Haiti registra ao menos 25 mortos em stampede na Citadelle Laferrière, fortaleza UNESCO próxima a Milot, no norte do país. O incidente ocorreu durante as celebrações de Páscoa, quando houve superlotação no local.
Autoridades locais em Cap‑Haïtien informam que a multidão fez com que as pessoas sofressem asfixia e atropelamentos. Relatos indicam que o número de mortos pode ter chegado a 30, com dezenas de feridos.
Ainda segundo as informações, cerca de 30 pacientes permaneciam hospitalizados no domingo, enquanto outras pessoas estavam desaparecidas.

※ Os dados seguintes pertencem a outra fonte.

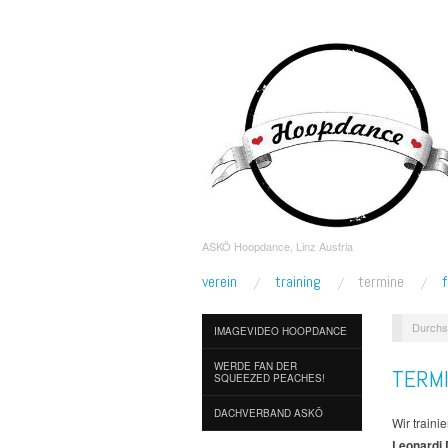
ASKÖ Hoopdance, Linz Austria
verein
training
termine
Durchs
IMAGEVIDEO HOOPDANCE
WERDE FAN DER
TERM
SQUEEZED PEACHES!
DACHVERBAND ASKÖ
Wir train
Leonardi 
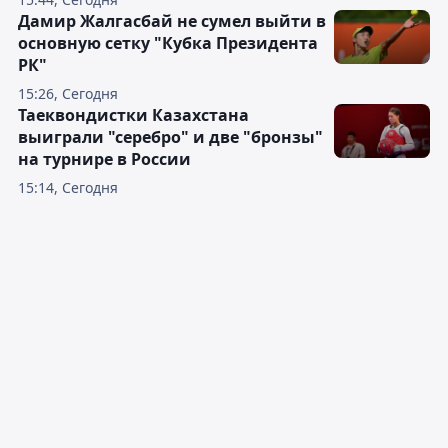
Дамир Жалгасбай не сумел выйти в
основную сетку "Кубка Президента
РК"
15:26, Сегодня
Таеквондистки Казахстана
выиграли "серебро" и две "бронзы"
на турнире в России
15:14, Сегодня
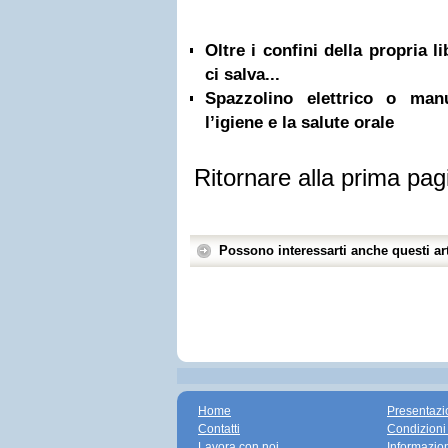
Oltre i confini della propria l
ci salva...
Spazzolino elettrico o ma
l’igiene e la salute orale
Ritornare alla prima pag
Possono interessarti anche questi art
Home
Presentazi
Contatti
Condizioni
Lavora con noi
Informazio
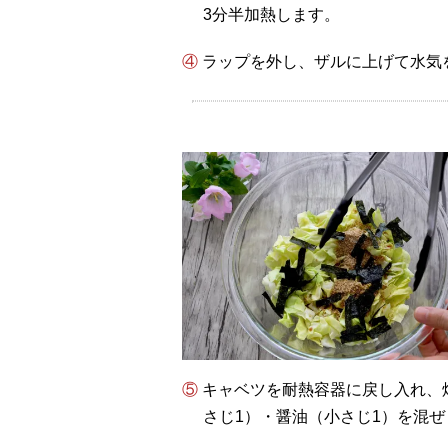
3分半加熱します。
④ ラップを外し、ザルに上げて水
⑤ キャベツを耐熱容器に戻し入れ、焼き海苔・すりごま（大さじ1と1/2）・ごま油（小
さじ1）・醤油（小さじ1）を混ぜ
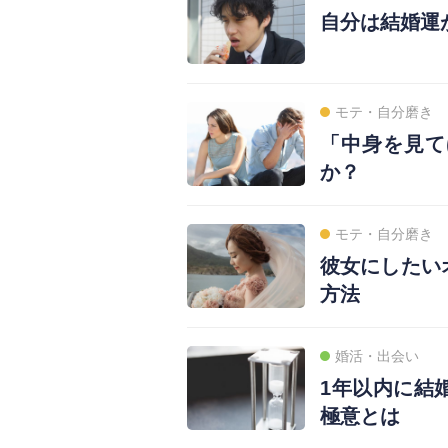
自分は結婚運
モテ・自分磨き
「中身を見て
か？
モテ・自分磨き
彼女にしたい
方法
婚活・出会い
1年以内に結
極意とは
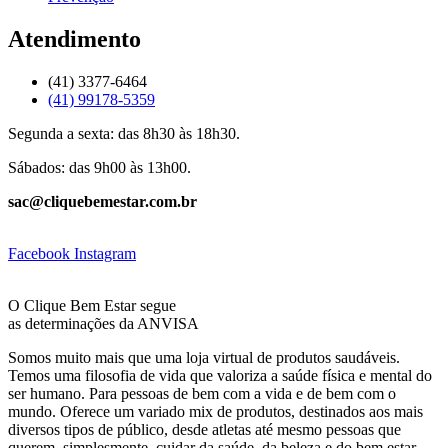
Atendimento
(41) 3377-6464
(41) 99178-5359
Segunda a sexta: das 8h30 às 18h30.
Sábados: das 9h00 às 13h00.
sac@cliquebemestar.com.br
Facebook
Instagram
O Clique Bem Estar segue
as determinações da ANVISA
Somos muito mais que uma loja virtual de produtos saudáveis.
Temos uma filosofia de vida que valoriza a saúde física e mental do
ser humano. Para pessoas de bem com a vida e de bem com o
mundo. Oferece um variado mix de produtos, destinados aos mais
diversos tipos de público, desde atletas até mesmo pessoas que
querem, simplesmente, cuidar da saúde, da beleza e do bem estar.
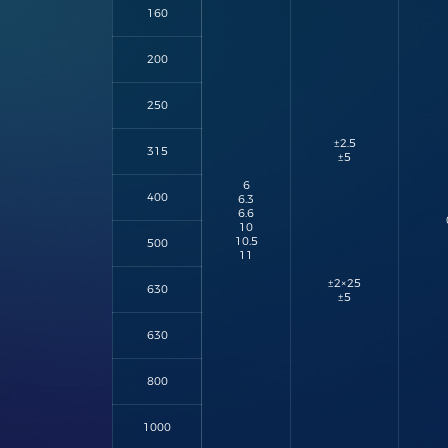
160
200
250
±2.5
315
±5
6
400
6.3
6.6
10
10.5
500
11
±2×25
630
±5
630
800
1000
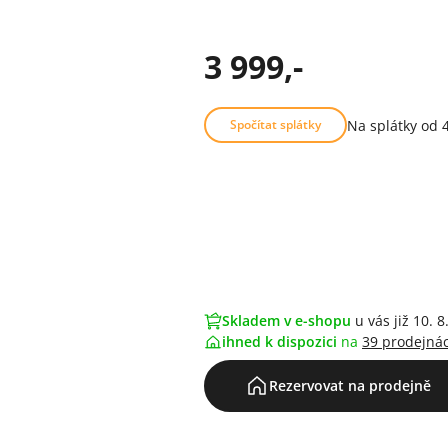
3 999,-
Na splátky od 
Spočítat splátky
Skladem v e-shopu
u vás již 10. 8
ihned k dispozici
na
39 prodejná
Rezervovat na prodejně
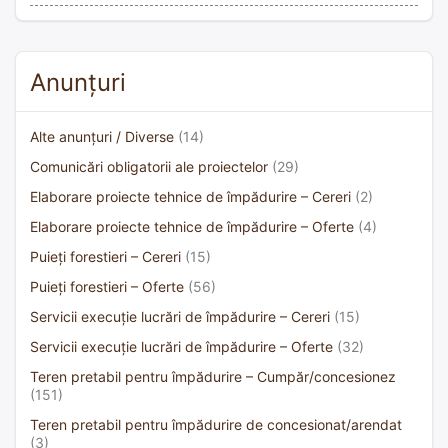
Anunțuri
Alte anunțuri / Diverse
(14)
Comunicări obligatorii ale proiectelor
(29)
Elaborare proiecte tehnice de împădurire – Cereri
(2)
Elaborare proiecte tehnice de împădurire – Oferte
(4)
Puieți forestieri – Cereri
(15)
Puieți forestieri – Oferte
(56)
Servicii execuție lucrări de împădurire – Cereri
(15)
Servicii execuție lucrări de împădurire – Oferte
(32)
Teren pretabil pentru împădurire – Cumpăr/concesionez
(151)
Teren pretabil pentru împădurire de concesionat/arendat
(3)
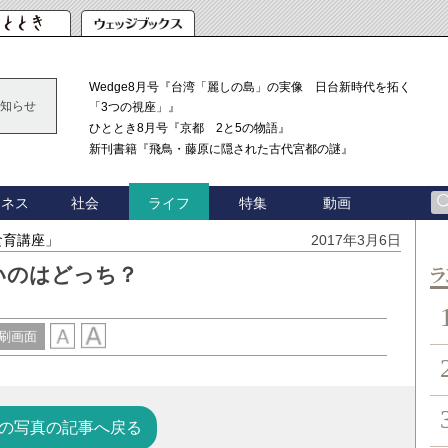
Wedge8月号『台湾「麗しの島」の実像 日台新時代を拓く
知らせ
「3つの視座」』
ひととき8月号『京都 2と5の物語』
新刊書籍『飛鳥・藤原に隠された古代宮都の謎』
ジネス
社会
特集
動画
ライフ
食育講座」
2017年3月6日
いのはどっち？
ン
刷画面
の写真の記事へ戻る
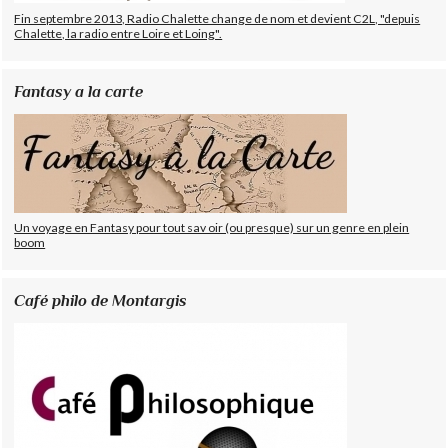
Fin septembre 2013, Radio Chalette change de nom et devient C2L, "depuis
Chalette, la radio entre Loire et Loing".
Fantasy a la carte
Un voyage en Fantasy pour tout sav oir (ou presque) sur un genre en plein
boom
Café philo de Montargis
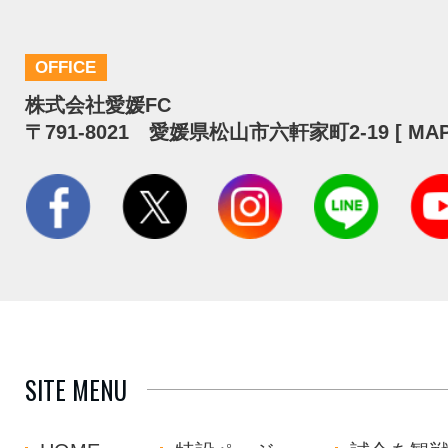
OFFICE
株式会社愛媛FC
〒791-8021 愛媛県松山市六軒家町2-19 [
MA
SITE MENU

O local funciona como atração turística e também era palco de excursão escolar e celebrações culturais.
Autopsias começaram no dia 12 de abril, conforme a Polícia Nacional Haitiana abriu uma investigação sobre as causas do desastre. O susto é atribuído ao afluxo de visitantes e à pressão durante a saída após chuva e congestionamento.

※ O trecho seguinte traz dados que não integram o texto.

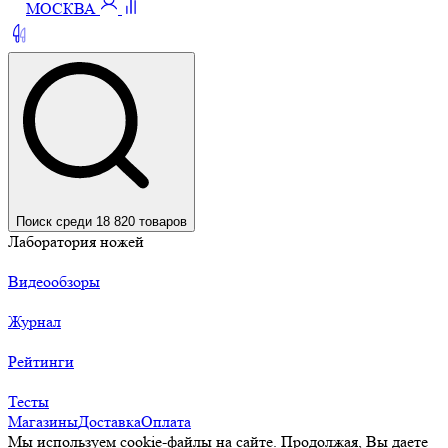
МОСКВА
Поиск среди 18 820 товаров
Лаборатория ножей
Видеообзоры
Журнал
Рейтинги
Тесты
Магазины
Доставка
Оплата
Мы используем cookie-файлы на сайте. Продолжая, Вы даете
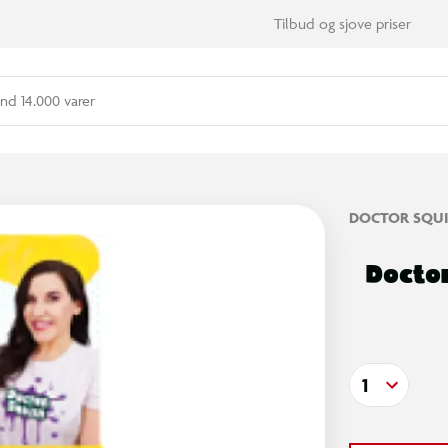
Tilbud og sjove priser
nd 14.000 varer
DOCTOR SQU
Docto
1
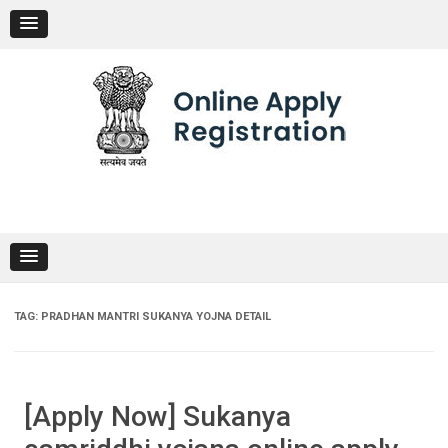
Skip
to
content
TAG:
PRADHAN MANTRI SUKANYA YOJNA DETAIL
[Apply Now] Sukanya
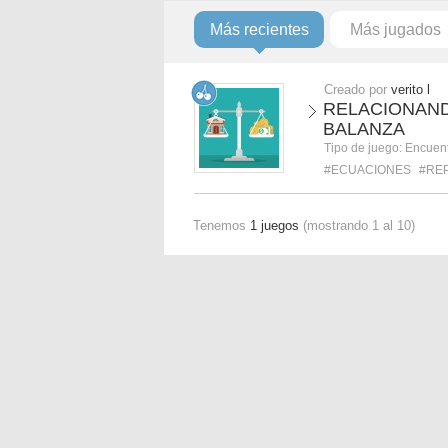
Más recientes
Más jugados
Creado por
verito l
RELACIONAN
BALANZA
Tipo de juego:
Encuent
#ECUACIONES
#RE
Tenemos
1 juegos
(mostrando 1 al 10)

As autoridades pedem calma, evitar rumores e colaborar com as equipes de resgate, que seguem com buscas no local. A Citadelle Laferrière é um importante marco histórico e turístico do país.
Investigação e resposta
As autoridades realizam perícias para determinar as causas exatas da stampede. Equipes de resgate trabalham para localizar pessoas ainda desaparecidas e atender aos feridos. O governo expressou condolências às famílias das vítimas.